Artists have long been inspired by the much-portrayed poet Nikolay Nekrasov. One of them was Nikolay Dydykin, a sculptor and restorer, an Honored Artist of the RSFSR.
Nikolay Dydykin was born into a dynasty of icon painters in the village of Palekh, Vyaznikovsky district, Vladimir Governorate. He studied in the village and worked in the icon-painting workshop of Nikolay Sofonov.
As a teenager, Nikolay Dydykin joined Palekh artists who restored frescoes in Old Russian churches, including the Ipatievsky Monastery in Kostroma. Dydykin participated in World War I, and later he served in the Red Army.
In 1920, he was sent to a propaganda sculpture course in Moscow taught by the sculptor famous for his large-scale artworks Matvey Manizer. Six months later, the courses were closed, but the passion for sculpture remained. In 1923, Manizer invited Dydykin to take part in the creation of a monument to the revolutionary and politician Vladimir Volodarsky in Leningrad.
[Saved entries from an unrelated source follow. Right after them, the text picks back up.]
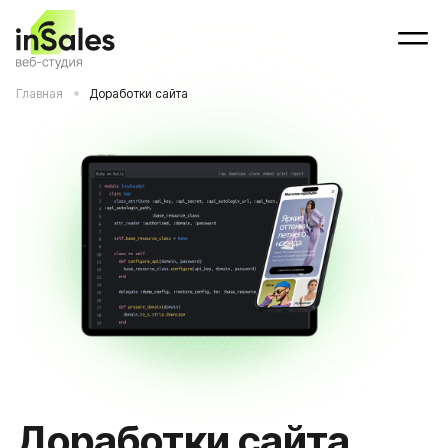
Главная
Доработки сайта
Доработки сайта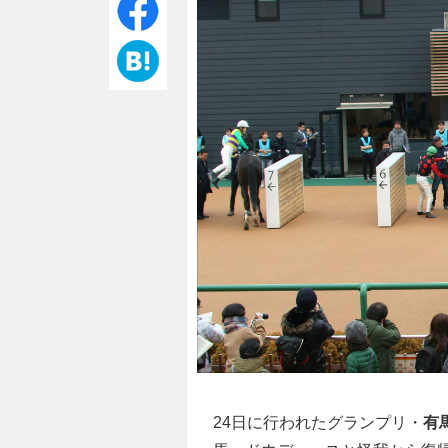
24日に行われたグランプリ・
有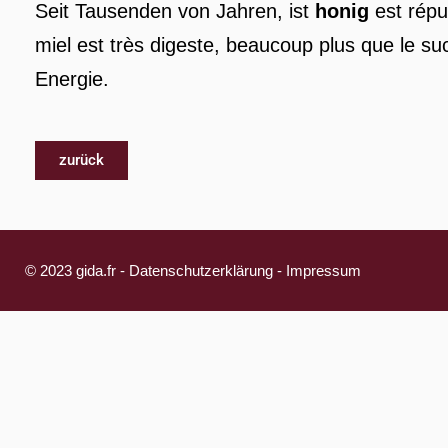
Seit Tausenden von Jahren, ist
honig
est répu
miel est très digeste, beaucoup plus que le su
Energie.
zurück
© 2023 gida.fr -
Datenschutzerklärung
-
Impressum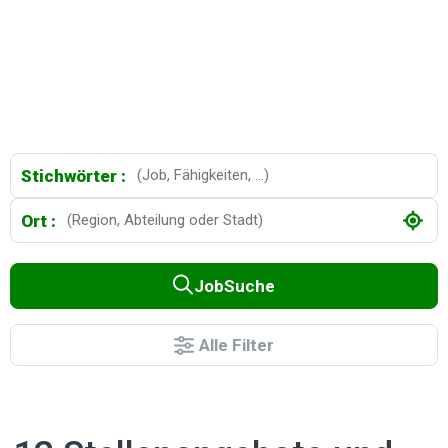
Stichwörter :
Ort :
JobSuche
Alle Filter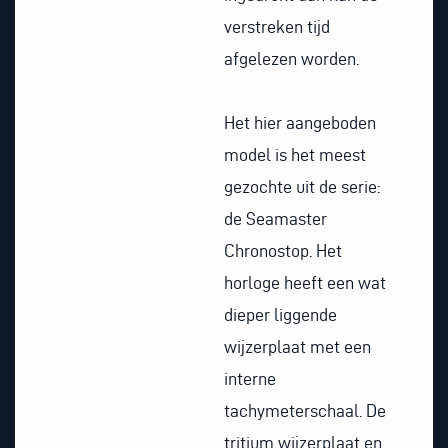
verstreken tijd
afgelezen worden.
Het hier aangeboden
model is het meest
gezochte uit de serie:
de Seamaster
Chronostop. Het
horloge heeft een wat
dieper liggende
wijzerplaat met een
interne
tachymeterschaal. De
tritium wijzerplaat en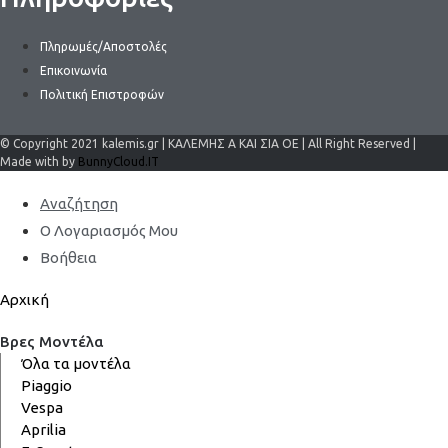
Πληρωμές/Αποστολές
Επικοινωνία
Πολιτική Επιστροφών
© Copyright 2021 kalemis.gr | ΚΑΛΕΜΗΣ Α ΚΑΙ ΣΙΑ ΟΕ | All Right Reserved |
Made with by
BunnyCloud.IT
Αναζήτηση
Ο Λογαριασμός Μου
Βοήθεια
Αρχική
Βρες Μοντέλα
Όλα τα μοντέλα
Piaggio
Vespa
Aprilia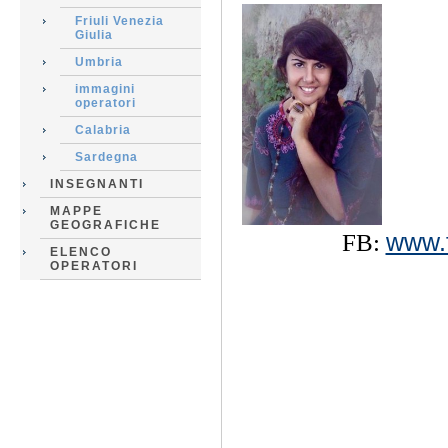
Friuli Venezia
Giulia
Umbria
immagini
operatori
Calabria
Sardegna
INSEGNANTI
MAPPE
GEOGRAFICHE
FB:
www.f
ELENCO
OPERATORI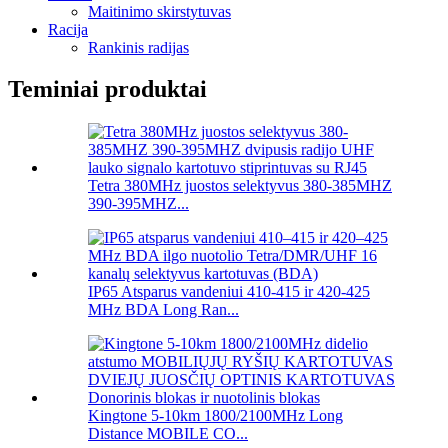
Maitinimo skirstytuvas
Racija
Rankinis radijas
Teminiai produktai
Tetra 380MHz juostos selektyvus 380-385MHZ
390-395MHZ...
IP65 Atsparus vandeniui 410-415 ir 420-425
MHz BDA Long Ran...
Kingtone 5-10km 1800/2100MHz Long
Distance MOBILE CO...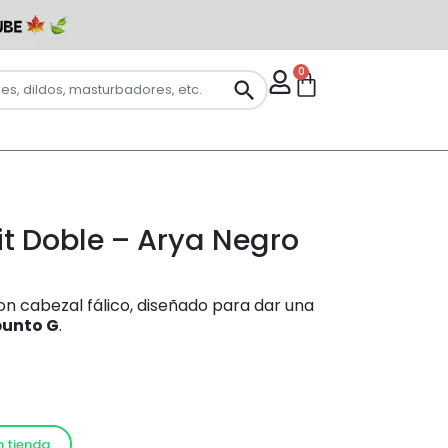
0
t Doble – Arya Negro
con cabezal fálico, diseñado para dar una
punto G
.
n tienda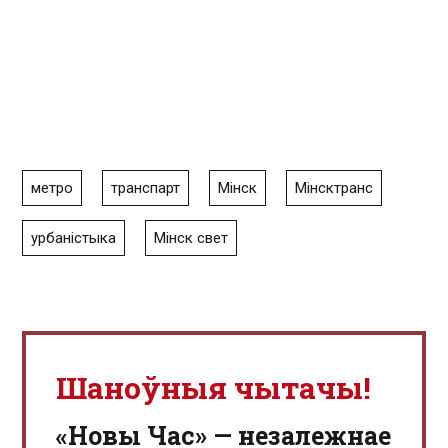
метро
транспарт
Мінск
Мінсктранс
урбаністыка
Мінск свет
Шаноўныя чытачы!
«Новы Час» — незалежнае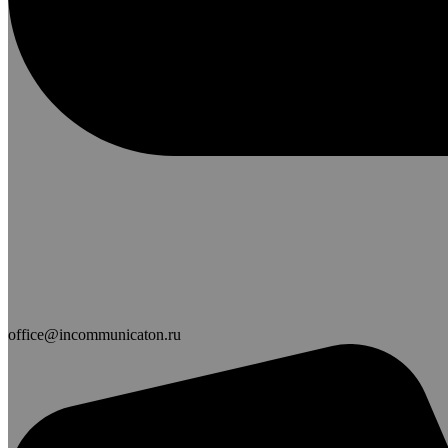
office@incommunicaton.ru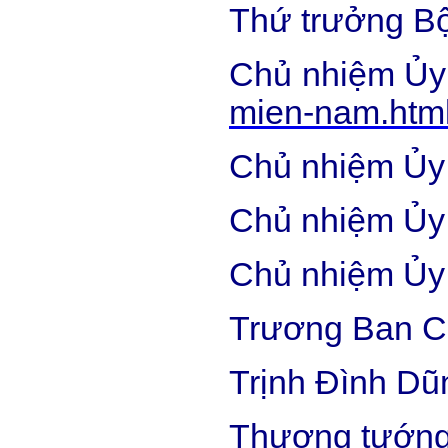
Thứ trưởng B
Chủ nhiệm Ủy 
mien-nam.htm
Chủ nhiệm Ủy 
Chủ nhiệm Ủy 
Chủ nhiệm Ủy 
Trương Ban Cô
Trịnh Đình Dũ
Thượng tướn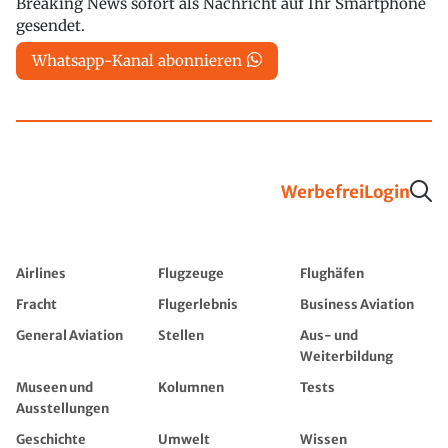
Breaking News sofort als Nachricht auf Ihr Smartphone
gesendet.
Whatsapp-Kanal abonnieren
Werbefrei
Login
Airlines
Flugzeuge
Flughäfen
Fracht
Flugerlebnis
Business Aviation
General Aviation
Stellen
Aus- und
Weiterbildung
Museen und
Kolumnen
Tests
Ausstellungen
Geschichte
Umwelt
Wissen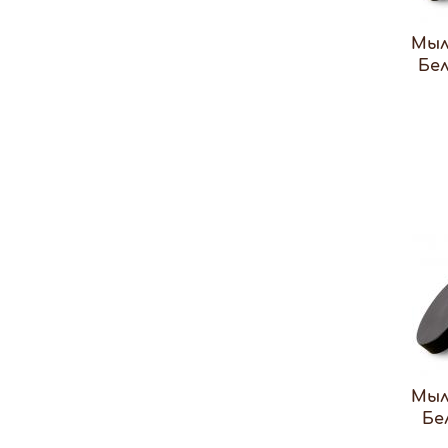
Мыл
Бел
Мыл
Бе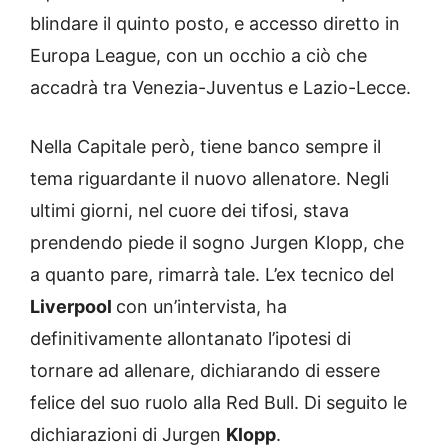
blindare il quinto posto, e accesso diretto in
Europa League, con un occhio a ciò che
accadrà tra Venezia-Juventus e Lazio-Lecce.
Nella Capitale però, tiene banco sempre il
tema riguardante il nuovo allenatore. Negli
ultimi giorni, nel cuore dei tifosi, stava
prendendo piede il sogno Jurgen Klopp, che
a quanto pare, rimarrà tale. L’ex tecnico del
Liverpool
con un’intervista, ha
definitivamente allontanato l’ipotesi di
tornare ad allenare, dichiarando di essere
felice del suo ruolo alla Red Bull. Di seguito le
dichiarazioni di Jurgen
Klopp
.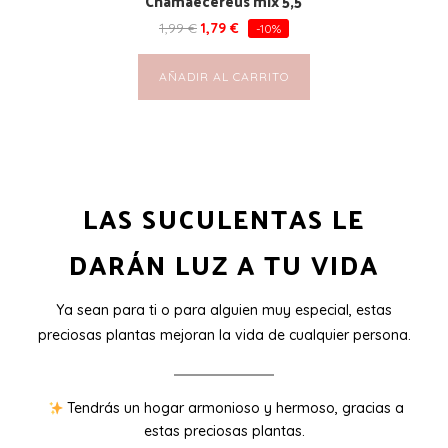
Chamaecereus mix 5,5
1,99
€
1,79
€
-10%
AÑADIR AL CARRITO
LAS SUCULENTAS LE
DARÁN LUZ A TU VIDA
Ya sean para ti o para alguien muy especial, estas
preciosas plantas mejoran la vida de cualquier persona.
Tendrás un hogar armonioso y hermoso, gracias a
estas preciosas plantas.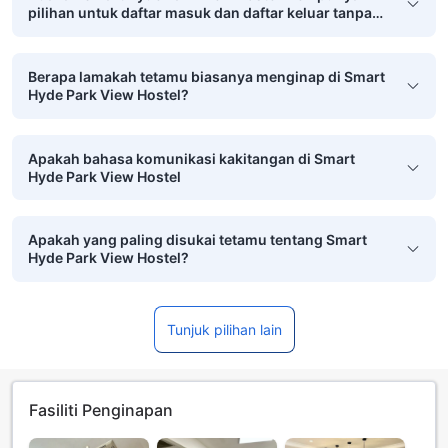
pilihan untuk daftar masuk dan daftar keluar tanpa
sentuh?
Berapa lamakah tetamu biasanya menginap di Smart
Hyde Park View Hostel?
Apakah bahasa komunikasi kakitangan di Smart
Hyde Park View Hostel
Apakah yang paling disukai tetamu tentang Smart
Hyde Park View Hostel?
Tunjuk pilihan lain
Fasiliti Penginapan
After the work was completed, Dydykin entered the Leningrad Art and Industrial College, where Vsevolod Lishev, who also created large-scale sculptures, became his teacher.
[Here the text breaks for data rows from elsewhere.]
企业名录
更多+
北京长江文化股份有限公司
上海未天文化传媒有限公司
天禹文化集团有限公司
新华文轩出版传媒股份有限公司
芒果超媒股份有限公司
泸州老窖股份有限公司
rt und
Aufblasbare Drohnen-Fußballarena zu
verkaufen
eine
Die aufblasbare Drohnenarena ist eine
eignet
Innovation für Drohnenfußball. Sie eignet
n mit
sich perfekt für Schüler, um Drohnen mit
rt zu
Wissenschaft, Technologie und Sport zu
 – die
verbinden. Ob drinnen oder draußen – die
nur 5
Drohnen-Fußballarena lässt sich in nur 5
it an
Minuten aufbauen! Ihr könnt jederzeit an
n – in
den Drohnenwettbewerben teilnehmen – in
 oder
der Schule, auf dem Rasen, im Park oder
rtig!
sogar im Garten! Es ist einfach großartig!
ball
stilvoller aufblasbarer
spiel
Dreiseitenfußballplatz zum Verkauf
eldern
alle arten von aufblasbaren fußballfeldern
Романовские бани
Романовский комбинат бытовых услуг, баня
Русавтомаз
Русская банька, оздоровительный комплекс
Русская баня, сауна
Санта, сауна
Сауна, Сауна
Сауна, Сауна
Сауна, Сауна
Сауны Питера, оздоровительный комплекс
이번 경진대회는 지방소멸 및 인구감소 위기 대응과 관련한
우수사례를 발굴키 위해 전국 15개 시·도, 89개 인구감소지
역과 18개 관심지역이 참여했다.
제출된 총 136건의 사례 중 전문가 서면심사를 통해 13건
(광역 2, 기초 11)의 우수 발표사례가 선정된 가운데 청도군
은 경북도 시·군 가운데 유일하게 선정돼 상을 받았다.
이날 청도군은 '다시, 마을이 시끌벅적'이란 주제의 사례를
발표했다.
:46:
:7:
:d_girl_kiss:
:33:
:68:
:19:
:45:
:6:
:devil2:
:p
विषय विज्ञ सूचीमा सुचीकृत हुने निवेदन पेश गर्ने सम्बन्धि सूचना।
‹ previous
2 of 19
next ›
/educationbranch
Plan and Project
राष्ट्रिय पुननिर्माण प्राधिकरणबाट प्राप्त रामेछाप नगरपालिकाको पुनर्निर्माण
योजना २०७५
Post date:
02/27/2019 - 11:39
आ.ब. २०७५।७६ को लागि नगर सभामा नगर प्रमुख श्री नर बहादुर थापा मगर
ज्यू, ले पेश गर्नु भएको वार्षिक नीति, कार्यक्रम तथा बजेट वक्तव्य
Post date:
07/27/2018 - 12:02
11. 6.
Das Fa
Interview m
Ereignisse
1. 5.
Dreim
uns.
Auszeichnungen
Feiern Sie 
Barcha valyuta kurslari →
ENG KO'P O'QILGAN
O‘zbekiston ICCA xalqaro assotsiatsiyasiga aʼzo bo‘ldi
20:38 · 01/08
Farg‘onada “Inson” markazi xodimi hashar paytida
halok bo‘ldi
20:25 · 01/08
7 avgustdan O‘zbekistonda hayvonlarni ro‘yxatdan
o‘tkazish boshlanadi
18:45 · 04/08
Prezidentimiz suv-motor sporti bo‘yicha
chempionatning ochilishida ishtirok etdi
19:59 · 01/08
In 1933, Dydykin was admitted to the Union of Artists of the USSR. From that time on, his professional and creative life became closely connected with Leningrad.
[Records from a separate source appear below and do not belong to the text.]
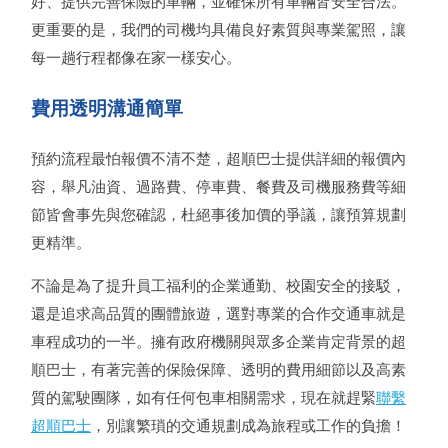
好、提供完善保險的車輛，並確保所有車輛皆安全合法。
更重要的是，我們的司機均具備良好素質與專業駕照，讓
每一趟行程都像在家一樣安心。
費用透明溝通簡單
預約流程最怕報價不清不楚，超順巴士提供詳細的報價內
容，舉凡油資、過路費、停車費、餐費及司機服務費等細
節皆會事先與您確認，杜絕事後加價的爭議，讓預算規劃
更精準。
不論是為了提升員工福利的企業通勤、校園安全的接駁，
還是追求高品質的團體旅遊，選對專業的合作交通車就是
車程成功的一半。擁有政府機關與眾多企業肯定背景的超
順巴士，有著完善的保險保障、透明的費用細節以及高素
質的駕駛團隊，如有任何包車相關需求，現在就趕緊
聯繫
超順巴士
，別讓繁瑣的交通規劃成為旅程或工作的負擔！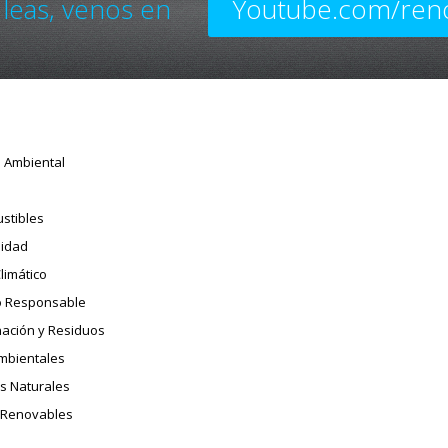
 leas, venos en
Youtube.com/ren
o Ambiental
stibles
sidad
limático
 Responsable
ación y Residuos
Ambientales
s Naturales
 Renovables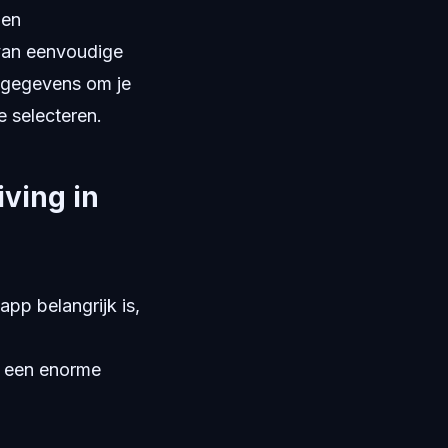
 en
 van eenvoudige
jkgegevens om je
e selecteren.
ving in
pp belangrijk is,
 een enorme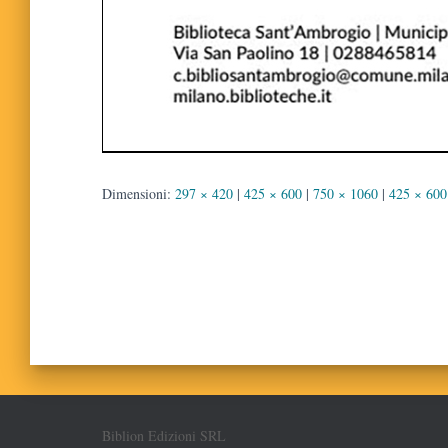
Dimensioni:
297 × 420
|
425 × 600
|
750 × 1060
|
425 × 600
Biblion Edizioni SRL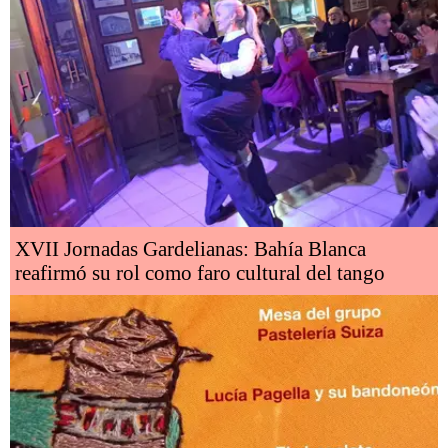
XVII Jornadas Gardelianas: Bahía Blanca
reafirmó su rol como faro cultural del tango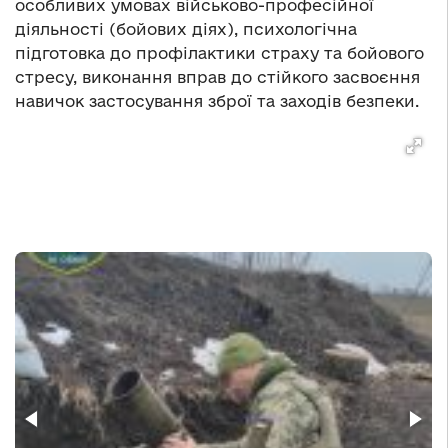
особливих умовах військово-професійної
діяльності (бойових діях), психологічна
підготовка до профілактики страху та бойового
стресу, виконання вправ до стійкого засвоєння
навичок застосування зброї та заходів безпеки.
During the Great Patriotic War, Dydykin was evacuated to his home village Palekh. For some time, he worked at the local history museum in the city of Ivanovo.
In the post-war years, he restored the Tritons fountains and the Lacquer Cabinet of the Monplaisir Palace in the Peterhof Complex. He also designed some of Leningrad Metro stations.
In the 1940s–1970s, Dydykin created a monument to the poet Alexander Pushkin, a bust of theologian Albert Schweitzer, a bas-relief portrait of Alexander Blok at the Volkovskoye cemetery in St. Petersburg and other works.
The half-length bust of the poet, which is presented in the exhibition, was made in 1946. The sculptor’s versions of the bust were also sent to the places where the poet had lived: to Greshnevo and to his museum-apartment in St. Petersburg.
Nikolay Dydykin died in 1975.
Three years later, his workshop in Palekh was turned into a house-museum.